Freddie Mac comments on the SAFE Act
There has been much talk recently about the SAFE Act and if it applys to those negotiating loans. The key to remember is that the act is really intended to apply to loan originators, not those dealing with short term loan modifications. To that end, Freddie Mac and Fannie Mae drafted a response to HUD, an excerpt of this can be found below.
The language of the SAFE Act is consistent with the conclusion that it does not apply to servicers or loss mitigation specialists. The Act requires registration of “loan originators”, defined as individuals who —
(i) take residential mortgage loan applications; and
(ii) offer or negotiate terms of residential mortgage loans for compensation or gain. 12U.S.C. 5102(3)(A).
Loss mitigation specialists do not meet the statutory definition because they do not accept residential mortgage loan applications.
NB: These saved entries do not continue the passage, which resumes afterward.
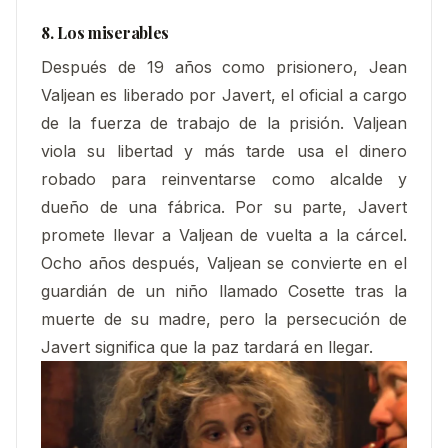
8. Los miserables
Después de 19 años como prisionero, Jean
Valjean es liberado por Javert, el oficial a cargo
de la fuerza de trabajo de la prisión. Valjean
viola su libertad y más tarde usa el dinero
robado para reinventarse como alcalde y
dueño de una fábrica. Por su parte, Javert
promete llevar a Valjean de vuelta
a la cárcel.
Ocho años después, Valjean se convierte en el
guardián de un niño llamado Cosette tras la
muerte de su madre, pero la persecución de
Javert significa que la paz tardará en llegar.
The legislative history confirms that the SAFE Act’s licensing and registration requirements were designed to apply only to “loan originators.” When Senator Feinstein introduced the S.A.F.E. Licensing Act of 2008 (S.2595), which was later incorporated into the Housing and Economic Recovery Act, she stated that the legislation “would create a comprehensive database of all residential mortgage loan originators. This includes mortgage brokers and lenders, as well as loan officers of national banks and their subsidiaries.” Congressional Record-Senate, 734 (February 6, 2008). Similarly, in a floor statement in July 2008, Senator Dodd made clear that the provisions of the bill were intended to cover only “loan originators.” Congressional Record-Senate, S6520 (July 10, 2008). The legislative history does not support an interpretation that covers loss mitigation specialists.